▶ _ABOUT THIS TASK_: Everything in the listing should be transcribed exactly, apart from the pictures.

▶ _TASK DATA_:
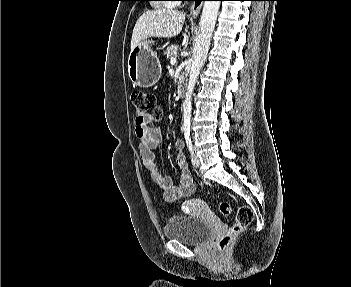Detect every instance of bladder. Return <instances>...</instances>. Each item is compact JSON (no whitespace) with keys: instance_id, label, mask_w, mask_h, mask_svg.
I'll use <instances>...</instances> for the list:
<instances>
[{"instance_id":"31cf9c89","label":"bladder","mask_w":351,"mask_h":287,"mask_svg":"<svg viewBox=\"0 0 351 287\" xmlns=\"http://www.w3.org/2000/svg\"><path fill=\"white\" fill-rule=\"evenodd\" d=\"M211 235V226L201 217H191L184 214L171 216L164 226V236L186 245H199Z\"/></svg>"}]
</instances>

▶ _RESPONSE BELOW_:
Detect every instance of bladder. Return <instances>...</instances>. Each item is compact JSON (no whitespace) with keys: instance_id, label, mask_w, mask_h, mask_svg.
I'll use <instances>...</instances> for the list:
<instances>
[{"instance_id":"31cf9c89","label":"bladder","mask_w":351,"mask_h":287,"mask_svg":"<svg viewBox=\"0 0 351 287\" xmlns=\"http://www.w3.org/2000/svg\"><path fill=\"white\" fill-rule=\"evenodd\" d=\"M211 235V226L201 217H191L184 214L171 216L164 226V236L186 245H199Z\"/></svg>"}]
</instances>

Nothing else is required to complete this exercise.